Diretor trata suicídio como nexo com a vida
Jean-Claude Bernardet e Helena Ignez protagonizam ‘Antes do Fim’, de Cristiano Burlan
Aos 42 anos, o gaúcho radicado em São Paulo Cristiano Burlan já dirigiu mais de 15 filmes, entre longas e curtas-metragens.
Com quase o dobro da idade, 81 anos, o belga naturalizado brasileiro Jean-Claude Bernardet foi professor de cinema na USP e lançou mais de duas dezenas de livros.
Na última década especialmente, distante das atividades acadêmicas, dedicouse ao trabalho de ator.
Embora evidente, a diferença de gerações não ocupa lugar central na parceria de Burlan e Bernardet, registrada em filmes como “Hamlet” (2014) e “Fome” (2015).
Com estreia nesta quinta (15), “Antes do Fim” tem direção de Burlan e, mais uma vez, Bernardet entre os protagonistas, agora ao lado de Helena Ignez, 75.
Além do entusiasmo pelo cinema e da admiração mútua, o que os une, de fato, é a morte como tema de reflexão e expressão artística.
Bernardet recebeu o diagnóstico de HIV positivo em 1992, o que lhe rendeu a produção de um livro, “A Doença, uma Experiência”, e a consciência da morte sempre à espreita. A condição não o impediu, contudo, de ler e escrever muito, além de atuar cotidianamente.
A morte também ronda Cristiano Burlan, mas por outras razões.

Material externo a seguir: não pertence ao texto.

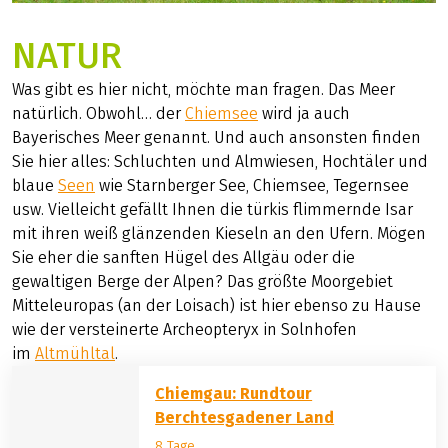
NATUR
Was gibt es hier nicht, möchte man fragen. Das Meer
natürlich. Obwohl… der
Chiemsee
wird ja auch
Bayerisches Meer genannt. Und auch ansonsten finden
Sie hier alles: Schluchten und Almwiesen, Hochtäler und
blaue
Seen
wie Starnberger See, Chiemsee, Tegernsee
usw. Vielleicht gefällt Ihnen die türkis flimmernde Isar
mit ihren weiß glänzenden Kieseln an den Ufern. Mögen
Sie eher die sanften Hügel des Allgäu oder die
gewaltigen Berge der Alpen? Das größte Moorgebiet
Mitteleuropas (an der Loisach) ist hier ebenso zu Hause
wie der versteinerte Archeopteryx in Solnhofen
im
Altmühltal
.
Chiemgau: Rundtour
Berchtesgadener Land
8 Tage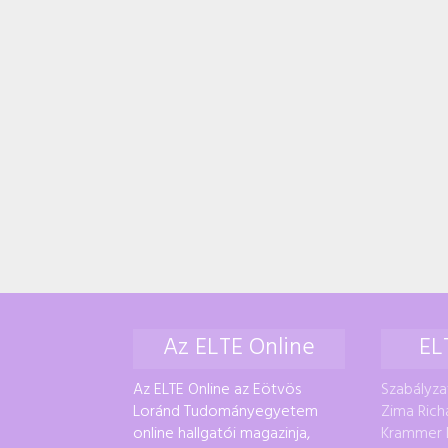
Az ELTE Online
EL
Az ELTE Online az Eötvös
Szabályza
Loránd Tudományegyetem
Zima Rich
online hallgatói magazinja,
Krammer 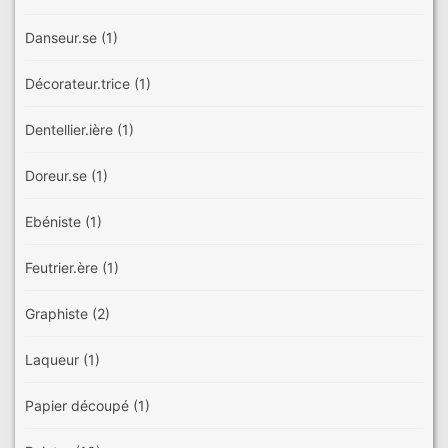
Danseur.se
(1)
Décorateur.trice
(1)
Dentellier.ière
(1)
Doreur.se
(1)
Ebéniste
(1)
Feutrier.ère
(1)
Graphiste
(2)
Laqueur
(1)
Papier découpé
(1)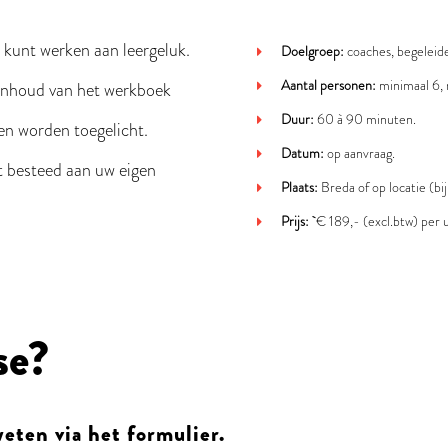
 kunt werken aan leergeluk.
Doelgroep:
coaches, begeleid
Aantal personen:
minimaal 6,
inhoud van het werkboek
Duur:
60 à 90 minuten.
en worden toegelicht.
Datum:
o
p aanvraag.
t besteed aan uw eigen
Plaats:
Breda of op locatie (b
Prijs:
€ 189,- (excl.btw) per 
se?
weten via het formulier.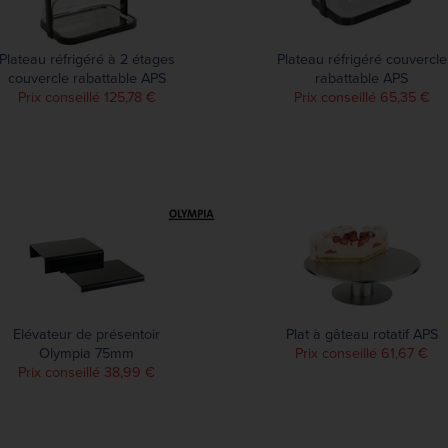
Plateau réfrigéré à 2 étages
Plateau réfrigéré couvercle
couvercle rabattable APS
rabattable APS
Prix conseillé 125,78 €
Prix conseillé 65,35 €
Elévateur de présentoir
Plat à gâteau rotatif APS
Olympia 75mm
Prix conseillé 61,67 €
Prix conseillé 38,99 €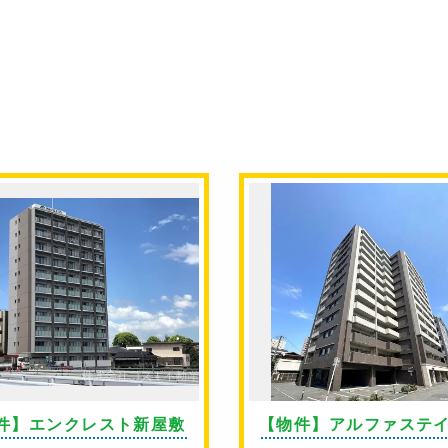
件】エンクレスト新屋敷
【物件】アルファステ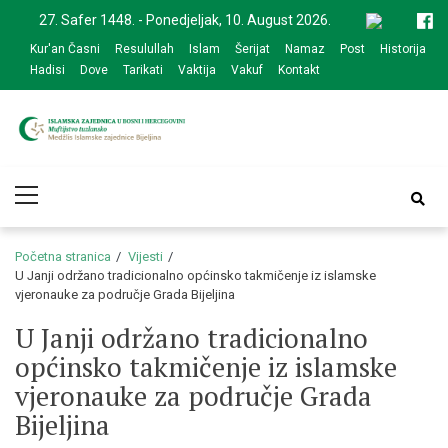
Skip
Skip
27. Safer 1448. - Ponedjeljak, 10. August 2026.
to
to
Kur'an Časni
Resulullah
Islam
Šerijat
Namaz
Post
Historija
navigation
content
Hadisi
Dove
Tarikati
Vaktija
Vakuf
Kontakt
Medžlis Islamske
Službena web prezentacija
Primary
zajednice Bijeljina
Menu
Početna stranica
Vijesti
U Janji održano tradicionalno općinsko takmičenje iz islamske
vjeronauke za područje Grada Bijeljina
U Janji održano tradicionalno
općinsko takmičenje iz islamske
vjeronauke za područje Grada
Bijeljina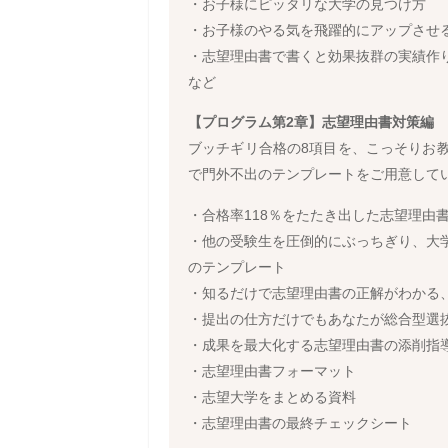
・お子様にピッタリな大学の見つけ方
・お子様のやる気を飛躍的にアップさせ
・志望理由書で書くと効果抜群の実績作
など
【プログラム第2章】志望理由書対策編
ブッチギリ合格の8項目を、こっそりお
で門外不出のテンプレートをご用意して
・合格率118％をたたき出した志望理由
・他の受験生を圧倒的にぶっちぎり、大
のテンプレート
・知るだけで志望理由書の正解がわかる、
・提出の仕方だけでもあなたが総合型選
・成果を最大化する志望理由書の添削指
・志望理由書フォーマット
・志望大学をまとめる資料
・志望理由書の最終チェックシート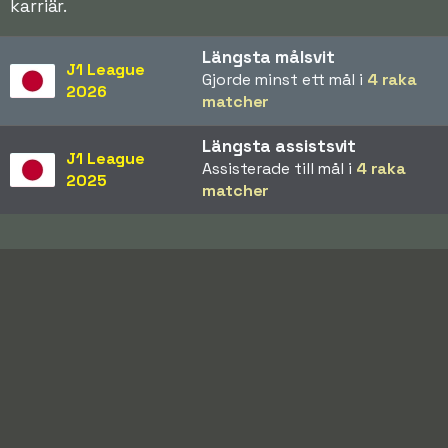
karriär.
Längsta målsvit
J1 League
Gjorde minst ett mål i
4 raka
2026
matcher
Längsta assistsvit
J1 League
Assisterade till mål i
4 raka
2025
matcher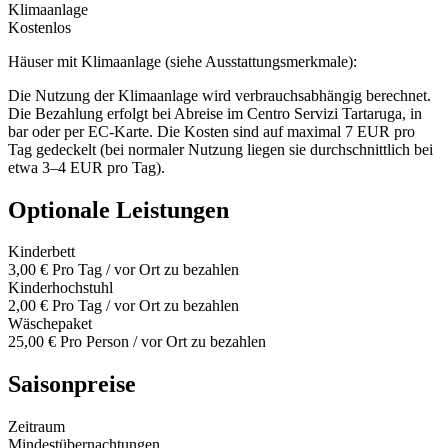
Klimaanlage
Kostenlos
Häuser mit Klimaanlage (siehe Ausstattungsmerkmale):
Die Nutzung der Klimaanlage wird verbrauchsabhängig berechnet.
Die Bezahlung erfolgt bei Abreise im Centro Servizi Tartaruga, in
bar oder per EC-Karte. Die Kosten sind auf maximal 7 EUR pro
Tag gedeckelt (bei normaler Nutzung liegen sie durchschnittlich bei
etwa 3–4 EUR pro Tag).
Optionale Leistungen
Kinderbett
3,00 €
Pro Tag / vor Ort zu bezahlen
Kinderhochstuhl
2,00 €
Pro Tag / vor Ort zu bezahlen
Wäschepaket
25,00 €
Pro Person / vor Ort zu bezahlen
Saisonpreise
Zeitraum
Mindestübernachtungen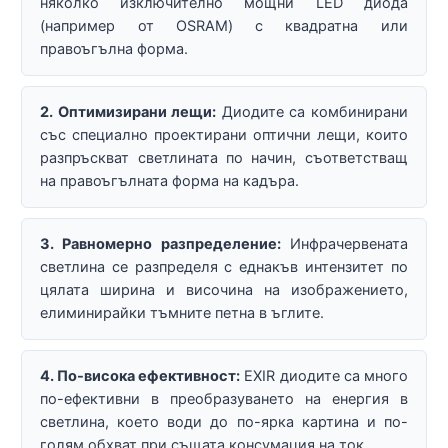
няколко изключително мощни LED диода
(например от OSRAM) с квадратна или
правоъгълна форма.
2. Оптимизирани лещи:
Диодите са комбинирани
със специално проектирани оптични лещи, които
разпръскват светлината по начин, съответстващ
на правоъгълната форма на кадъра.
3. Равномерно разпределение:
Инфрачервената
светлина се разпределя с еднакъв интензитет по
цялата ширина и височина на изображението,
елиминирайки тъмните петна в ъглите.
4. По-висока ефективност:
EXIR диодите са много
по-ефективни в преобразуването на енергия в
светлина, което води до по-ярка картина и по-
голям обхват при същата консумация на ток.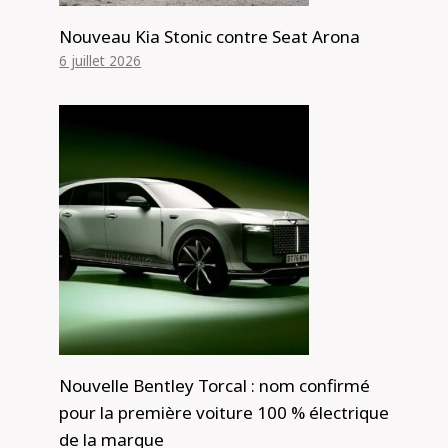
Nouveau Kia Stonic contre Seat Arona
6 juillet 2026
Nouvelle Bentley Torcal : nom confirmé
pour la première voiture 100 % électrique
de la marque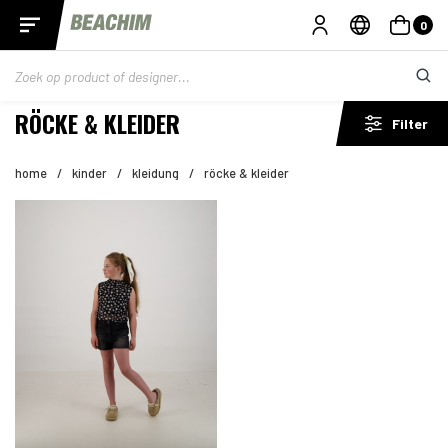
0
RÖCKE & KLEIDER
Filter
home
/
kinder
/
kleidung
/
röcke & kleider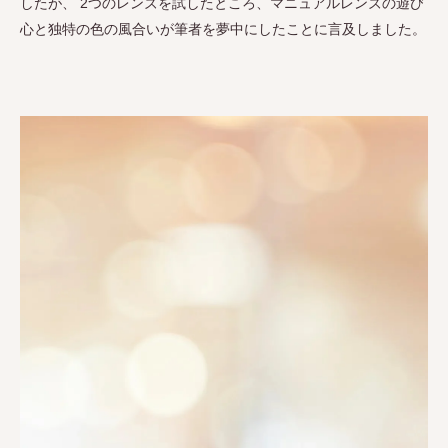
したが、
2
つのレンズを試したところ、マニュアルレンズの遊び
心と独特の色の風合いが筆者を夢中にしたことに言及しました。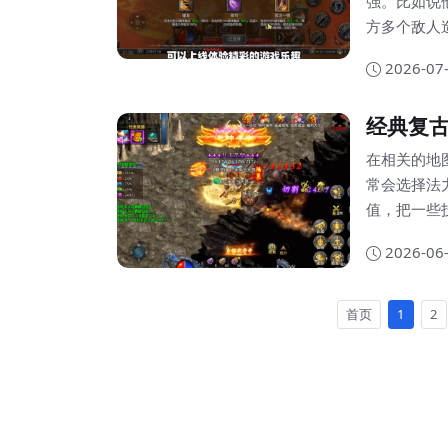
强。比如说
方多个敌人造成致命一击。 而
能在配合时
2026-07
更新情况，
就会比别人更快。 因为刺客这个职业本身他是
经典复
为它的重要的
在相关的地
常会选择法
值，把一些技能的
以选择暴击
2026-06
的装备类型
务的时候是比较容易的。 同时法
一些防御装备
首页
1
2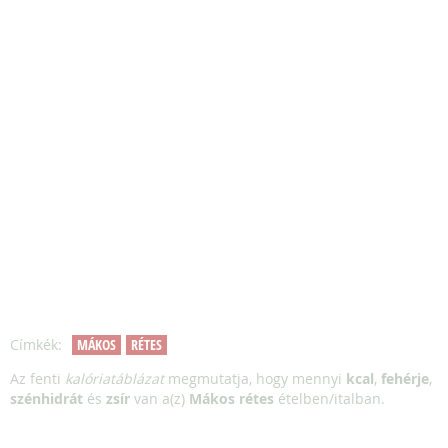
Címkék:
MÁKOS
RÉTES
Az fenti
kalóriatáblázat
megmutatja, hogy mennyi
kcal
,
fehérje
,
szénhidrát
és
zsír
van a(z)
Mákos rétes
ételben/italban.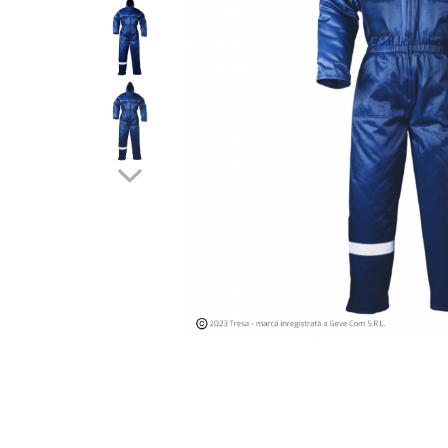
Îmbrăcăminte IMPERMEABILĂ
Costume | Combinezoane
Impermeabile
Pantaloni Impermeabili
Pelerine | Jachete Impermeabile
Imbracaminte TERMOIZOLANTĂ
Jachete Termoizolante
Pantaloni Termoizolanti
Costume | Combinezoane
Termoizolante
Veste Termoizolante
Îmbrăcăminte REFLECTORIZANTĂ
(HI-VIS)
Jachete reflectorizante (HI-VIS)
Pantaloni si salopete reflectorizante
(HI-VIS)
Costume reflectorizante (HI-VIS)
Combinezoane Reflectorizante (HI-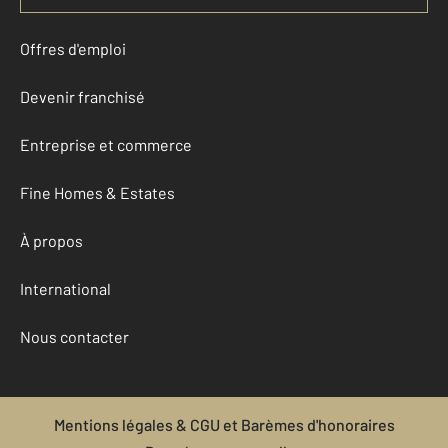
Offres d'emploi
Devenir franchisé
Entreprise et commerce
Fine Homes & Estates
À propos
International
Nous contacter
Mentions légales & CGU et Barèmes d'honoraires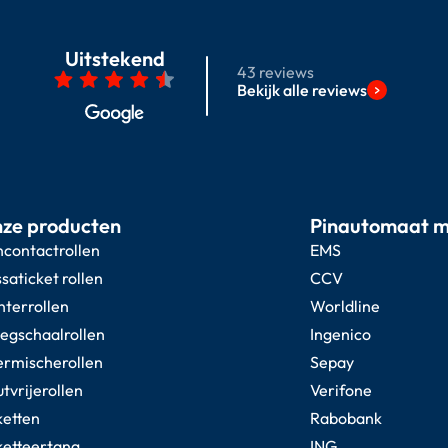
Uitstekend
43 reviews
Bekijk alle reviews
ze producten
Pinautomaat 
contactrollen
EMS
saticket rollen
CCV
nterrollen
Worldline
gschaalrollen
Ingenico
rmischerollen
Sepay
tvrijerollen
Verifone
ketten
Rabobank
ketteertang
ING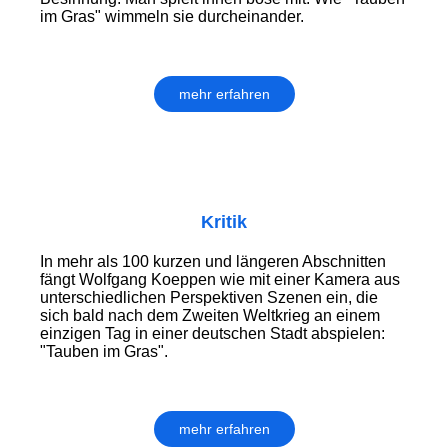
im Gras" wimmeln sie durcheinander.
mehr erfahren
Kritik
In mehr als 100 kurzen und längeren Abschnitten
fängt Wolfgang Koeppen wie mit einer Kamera aus
unterschiedlichen Perspektiven Szenen ein, die
sich bald nach dem Zweiten Weltkrieg an einem
einzigen Tag in einer deutschen Stadt abspielen:
"Tauben im Gras".
mehr erfahren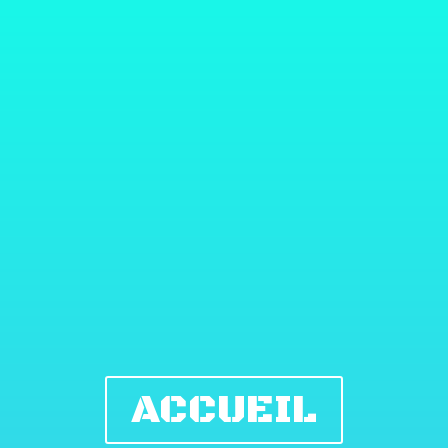
ACCUEIL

Um de seus irmãos foi assassinado com sete tiros no Capão Redondo, bairro paulistano onde a família vivia. O episódio resultou no documentário “Mataram meu Irmão”, vencedor do festival É Tudo Verdade, de 2013.
Outros casos compõem a tragédia familiar. A mãe de Burlan também foi assassinada, e seu pai morreu em circunstâncias suspeitas, segundo o cineasta.
“Antes do Fim” começou a nascer da leitura de Burlan de um texto escrito por Bernardet. Nele, o autor-ator questionava os métodos da indústria farmacêutica para prolongar a vida das pessoas mais velhas.
O filme acompanha a relação afetuosa e divertida de um veterano bailarino, vivido por Bernardet, e uma atriz, interpretada por Helena Ignez.
A fim de evitar a decrepitude, ele planeja o suicídio, decisão da qual sua mulher discorda, mas respeita.
“Não é uma ode ao suicídio”, diz o diretor. “O suicídio aparece no filme como metáfora, como possibilidade de se conectar à própria vida.”
Diante da sensibilidade do tema, uma rede de segurança —como a dos trapezistas— é a interpretação de Bernardet e Ignez, considerados “coautores” pelo diretor.
“Eu e Jean-Claude conversamos muito antes das filmagens. Mas, na hora de filmar, ele é extremamente disciplinado, não tem hesitações”.
Se a parceria com Bernardet começou há mais de cinco anos, o trabalho de Burlan com Helena Ignez teve início justamente com “Antes do Fim”. “Apesar de fazer parte da história do cinema brasileiro, a Helena é uma mulher muito atenta às questões contemporâneas”, afirma.
O lançamento desse filme é o ponto inicial de um ano intenso para Burlan.
Ele finaliza outra ficção, “O Projecionista”, cujo elenco inclui, mais uma vez, a dupla Bernardet e Ignez.
No terreno documental, conclui “Elegia de um Crime”, sobre o assassinato da sua mãe em Uberlândia, em 2011. “É um filme muito simples. Eu não poderia estetizar a morte da minha mãe.”